Pas de quoi grimper aux arbres suite aux infos données lors de la réunion du Conseil d’hier !

Mais une porte grande ouverte à l’imagination et aux regrets de n’avoir pas le talent d’Yves Courrière ou de Pagnol qui ont écrit sur des vicissitudes municipales. Quel plaisir ce serait alors de broder autour des différents projets et leurs déconvenues fréquentes ! Quelques connaissances en sociologie permettraient aussi d’analyser la fréquentation de ces réunion. (à noter hier la présence de 3 ou 4 jeunes issus vraisemblablement du groupe "du marché" et de J’veux du soleil). Participation active de nombreux présents lorsque le maire a donné la parole au public.

Et si à l’occasion du renouvellement de l’équipe municipale, on pouvait élire l’an prochain un(e) délégué(e) à la culture qui, d’abord, saurait ce que ce mot veut dire, se passionnerait vraiment pour la vie de sa commune et donc serait informé(e) de tous les débats tenus derrière les murs de la mairie et enfin aurait une plume "accrocheuse" ?

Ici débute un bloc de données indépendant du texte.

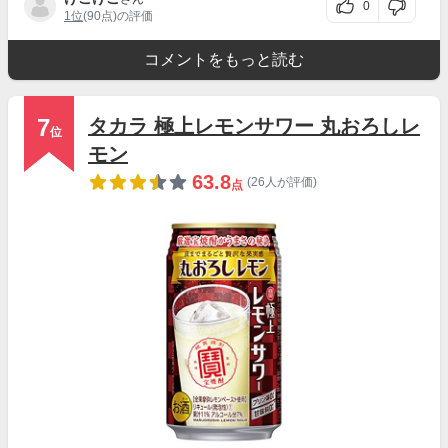
0
1位
(90点)の評価
コメントをもっと読む
7
タカラ 極上レモンサワー 丸おろしレ
位
モン
63.8
(26人が評価)
点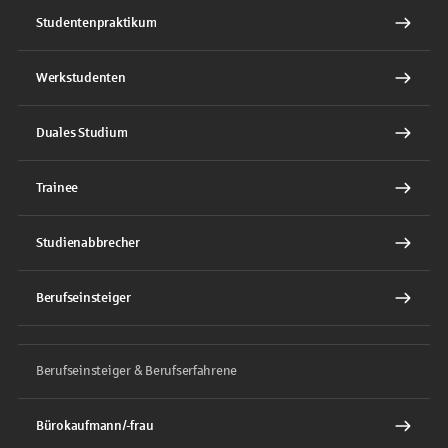
Studentenpraktikum
Werkstudenten
Duales Studium
Trainee
Studienabbrecher
Berufseinsteiger
Berufseinsteiger & Berufserfahrene
Bürokaufmann/-frau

L’épisode de la reconstruction "capitainerie/salle d’attente" pourrait par exemple donner lieu à un fascicule d’au moins 50 pages si on développait ce qui sous-tend les attributions de ces marchés publics.

Mr le maire a fait part de sa déconvenue devant le manque de réponses à l’appel d’offres pour ces travaux, proposés "par lots", formule choisie par le cabinet en charge du dossier. Il a signalé avoir été choqué par les prétentions d’une entreprise qui demandait 70.000 € pour la démolition avec désamiantage de la structure qui ne contenait pas ce composant toxique. Résultat, les services techniques se sont chargés de ce travail et le budget communal a bénéficié de cette économie.

Lorsque la parole a été donnée au public, j’ai demandé si cette décision d’attribution par lots émanait du cabinet d’architectes "Hors Sol" choisi par la mairie, pensant, de plus, que des architectes locaux n’auraient pas couvert l’escroquerie "désamiantage" . Réponse du maire : non, cette prétention n’est pas du fait des architectes. Il n’en reste pas moins que nous sommes nombreux à préférer qu’on fasse travailler le local !!

Le maire a fait en public le constat que l’attribution par lots, non seulement ne permettait pas aux artisans spécialisés (dont les locaux) de répondre mais permettait sans doute quelques "variations" de prix aux entreprises extérieures.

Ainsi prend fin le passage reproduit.